Train Your Legal Team →The training covers a layered approach to this. For building prompt templates and workflows, we use anonymised or generic scenarios — so you develop the capability without sensitive matters entering the training environment. For production use, the guidance covers three approaches: (1) document redaction before processing, removing identifying details and sensitive commercial terms; (2) structural summarisation, where you describe the document type and key structural elements rather than pasting in full text; and (3) clean-room scenarios, where only the legal professional who has appropriate access to the matter uses the AI-assisted workflow, rather than building shared team templates for sensitive document categories. The right approach depends on the matter type and your firm's data governance policies — we'll help you design the framework in the pre-programme briefing.

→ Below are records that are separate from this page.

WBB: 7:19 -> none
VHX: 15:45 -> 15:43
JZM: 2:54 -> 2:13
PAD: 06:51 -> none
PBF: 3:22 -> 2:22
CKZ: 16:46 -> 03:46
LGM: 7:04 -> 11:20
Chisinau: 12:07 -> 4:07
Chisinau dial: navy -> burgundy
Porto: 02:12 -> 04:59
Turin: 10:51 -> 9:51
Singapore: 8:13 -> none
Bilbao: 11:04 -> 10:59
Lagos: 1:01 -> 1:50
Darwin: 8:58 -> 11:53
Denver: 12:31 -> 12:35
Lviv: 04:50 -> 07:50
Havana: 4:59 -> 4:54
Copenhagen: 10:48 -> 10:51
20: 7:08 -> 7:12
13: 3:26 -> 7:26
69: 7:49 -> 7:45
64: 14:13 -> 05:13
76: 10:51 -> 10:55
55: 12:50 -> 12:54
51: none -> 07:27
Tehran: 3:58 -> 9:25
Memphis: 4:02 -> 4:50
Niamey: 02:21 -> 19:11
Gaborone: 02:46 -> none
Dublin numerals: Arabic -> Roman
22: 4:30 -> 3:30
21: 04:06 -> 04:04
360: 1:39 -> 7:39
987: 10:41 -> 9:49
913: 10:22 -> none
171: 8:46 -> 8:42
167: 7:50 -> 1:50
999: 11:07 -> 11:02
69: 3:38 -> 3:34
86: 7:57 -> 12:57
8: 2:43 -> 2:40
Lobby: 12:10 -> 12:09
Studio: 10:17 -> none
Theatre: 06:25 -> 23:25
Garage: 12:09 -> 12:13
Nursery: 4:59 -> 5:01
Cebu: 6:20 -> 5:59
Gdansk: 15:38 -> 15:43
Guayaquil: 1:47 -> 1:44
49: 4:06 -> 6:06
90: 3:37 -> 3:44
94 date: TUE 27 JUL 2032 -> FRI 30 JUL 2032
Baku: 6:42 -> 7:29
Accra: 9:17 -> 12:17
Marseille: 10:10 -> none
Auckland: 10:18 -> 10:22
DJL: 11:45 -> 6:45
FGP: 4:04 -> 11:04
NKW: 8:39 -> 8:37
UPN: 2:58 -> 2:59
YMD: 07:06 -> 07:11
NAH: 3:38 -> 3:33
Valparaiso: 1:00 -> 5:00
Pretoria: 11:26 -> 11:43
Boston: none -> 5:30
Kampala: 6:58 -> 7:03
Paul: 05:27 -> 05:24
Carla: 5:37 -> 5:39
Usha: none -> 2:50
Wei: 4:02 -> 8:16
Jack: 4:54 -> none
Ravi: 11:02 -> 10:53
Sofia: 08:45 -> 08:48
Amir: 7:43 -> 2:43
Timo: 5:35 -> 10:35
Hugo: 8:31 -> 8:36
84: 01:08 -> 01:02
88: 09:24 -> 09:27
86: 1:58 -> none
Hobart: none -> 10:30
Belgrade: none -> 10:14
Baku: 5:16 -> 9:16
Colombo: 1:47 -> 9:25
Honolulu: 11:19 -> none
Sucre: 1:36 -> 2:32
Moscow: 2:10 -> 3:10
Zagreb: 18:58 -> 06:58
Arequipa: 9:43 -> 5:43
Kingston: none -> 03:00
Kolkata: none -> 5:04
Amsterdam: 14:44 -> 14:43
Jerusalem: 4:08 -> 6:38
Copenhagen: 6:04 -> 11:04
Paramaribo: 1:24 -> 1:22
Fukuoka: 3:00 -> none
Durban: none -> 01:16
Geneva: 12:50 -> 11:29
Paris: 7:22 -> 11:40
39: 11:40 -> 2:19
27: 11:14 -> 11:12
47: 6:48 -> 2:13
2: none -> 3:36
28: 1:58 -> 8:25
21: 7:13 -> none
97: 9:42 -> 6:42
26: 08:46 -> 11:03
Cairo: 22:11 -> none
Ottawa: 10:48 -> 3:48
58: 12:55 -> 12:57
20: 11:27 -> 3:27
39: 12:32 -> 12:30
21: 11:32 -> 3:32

The scepticism is healthy and we'd rather work with it than around it. The training positions AI output as a first draft that the lawyer reviews, not a finished product that bypasses their judgment. Most legal professionals are comfortable with that framing once they've seen the output quality — the question shifts from "can I trust this?" to "is this a useful starting point that saves me time?" For teams with significant internal scepticism, we recommend starting the programme with an open discussion about where the boundary sits, rather than positioning AI as a solution to legal problems. The professionals who become most effective with AI tools are generally the ones who remain appropriately sceptical — they edit more carefully and catch errors more reliably than those who over-trust the output.
Claude has strong coverage of Singapore law, Singapore-specific regulatory frameworks (MAS, PDPC, ACRA, MOM), and Singapore commercial practice. The programme is built with Singapore as the primary context — MAS Notices and Circulars, PDPA obligations, Companies Act requirements, Employment Act provisions. That said, AI coverage of very recent regulatory developments (circulars issued in the last few months) requires verification, and we train teams to treat any AI output on recent regulatory developments as a starting point for verification rather than a definitive answer. The workflow for regulatory monitoring always includes a verification step against the primary source.
MAS Technology Risk Management (TRM) guidelines are a specific consideration for financial institutions using cloud-based AI tools. The programme covers the relevant TRM considerations — data classification, outsourcing risk assessment, vendor due diligence requirements — as they apply to using tools like Claude Cowork in a regulated financial institution. For MAS-regulated entities, we strongly recommend involving your CTO or technology risk function in the pre-programme briefing, and we can provide a written summary of the relevant TRM considerations for your DPO or regulatory team to review. This is not a legal opinion — we'll be clear about that — but it's a structured briefing on the relevant questions your team should be getting answered before deploying AI tools in a regulated context.
The Law Society of Singapore has issued guidance on the responsible use of AI by legal practitioners. The programme incorporates that guidance — specifically around competence obligations, confidentiality, and the requirement to maintain professional supervision of AI-generated work product. The training is designed to be consistent with those obligations: AI augments the lawyer's work, the lawyer remains responsible for the output, and professional supervision is maintained throughout. If your team has specific concerns about compliance with the Professional Conduct Rules in the context of AI use, we'd recommend a direct conversation with the Law Society or your firm's professional responsibility counsel — and we're happy to provide a summary of how the training is structured relative to those guidelines.